▸ Your assignment
Find and copy each line of the data that includes "Najlepsza".
━━━━━ Data for processing
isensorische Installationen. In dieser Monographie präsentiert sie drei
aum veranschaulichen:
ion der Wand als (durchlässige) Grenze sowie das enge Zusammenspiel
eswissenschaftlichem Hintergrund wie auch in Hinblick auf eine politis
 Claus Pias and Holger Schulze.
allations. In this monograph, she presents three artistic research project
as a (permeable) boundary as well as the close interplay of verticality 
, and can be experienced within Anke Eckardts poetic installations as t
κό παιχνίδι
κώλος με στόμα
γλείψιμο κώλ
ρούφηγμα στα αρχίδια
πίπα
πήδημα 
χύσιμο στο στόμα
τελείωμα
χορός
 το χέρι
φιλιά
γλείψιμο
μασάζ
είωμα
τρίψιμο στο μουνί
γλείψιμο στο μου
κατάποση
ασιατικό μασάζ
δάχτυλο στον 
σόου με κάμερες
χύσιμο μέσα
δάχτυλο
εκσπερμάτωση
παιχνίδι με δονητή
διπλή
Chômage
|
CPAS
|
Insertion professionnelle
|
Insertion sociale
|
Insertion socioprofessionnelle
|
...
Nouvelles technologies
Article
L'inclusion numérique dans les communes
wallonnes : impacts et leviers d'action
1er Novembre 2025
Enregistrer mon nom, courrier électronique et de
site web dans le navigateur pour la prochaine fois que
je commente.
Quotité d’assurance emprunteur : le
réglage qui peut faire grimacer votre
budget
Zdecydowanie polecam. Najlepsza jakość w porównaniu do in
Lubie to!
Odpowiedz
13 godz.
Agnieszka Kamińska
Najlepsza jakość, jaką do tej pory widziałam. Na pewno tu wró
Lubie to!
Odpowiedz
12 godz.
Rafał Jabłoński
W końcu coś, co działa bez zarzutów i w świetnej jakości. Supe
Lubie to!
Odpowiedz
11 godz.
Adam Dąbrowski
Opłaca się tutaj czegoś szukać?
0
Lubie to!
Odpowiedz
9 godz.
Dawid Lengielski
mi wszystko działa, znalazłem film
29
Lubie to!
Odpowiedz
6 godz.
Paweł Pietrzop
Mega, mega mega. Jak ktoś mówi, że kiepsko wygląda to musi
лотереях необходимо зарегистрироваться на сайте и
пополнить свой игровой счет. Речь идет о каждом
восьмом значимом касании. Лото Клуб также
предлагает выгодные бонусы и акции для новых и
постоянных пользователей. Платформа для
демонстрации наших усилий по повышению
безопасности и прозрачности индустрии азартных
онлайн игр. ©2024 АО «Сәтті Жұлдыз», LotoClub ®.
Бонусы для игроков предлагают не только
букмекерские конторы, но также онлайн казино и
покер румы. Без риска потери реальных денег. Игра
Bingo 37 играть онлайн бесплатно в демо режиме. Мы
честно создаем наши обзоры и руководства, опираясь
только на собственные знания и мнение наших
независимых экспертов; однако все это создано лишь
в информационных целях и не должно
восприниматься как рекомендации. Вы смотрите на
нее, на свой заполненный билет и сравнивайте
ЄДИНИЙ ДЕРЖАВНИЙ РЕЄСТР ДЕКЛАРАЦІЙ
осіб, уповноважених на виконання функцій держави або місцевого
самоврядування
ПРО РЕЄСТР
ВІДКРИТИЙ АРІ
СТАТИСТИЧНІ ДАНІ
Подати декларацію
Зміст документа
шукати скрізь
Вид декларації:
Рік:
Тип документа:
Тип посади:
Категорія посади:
━━━━━━━━━━
▸ Output for this task
Zdecydowanie polecam. Najlepsza jakość w porównaniu do in
Najlepsza jakość, jaką do tej pory widziałam. Na pewno tu wró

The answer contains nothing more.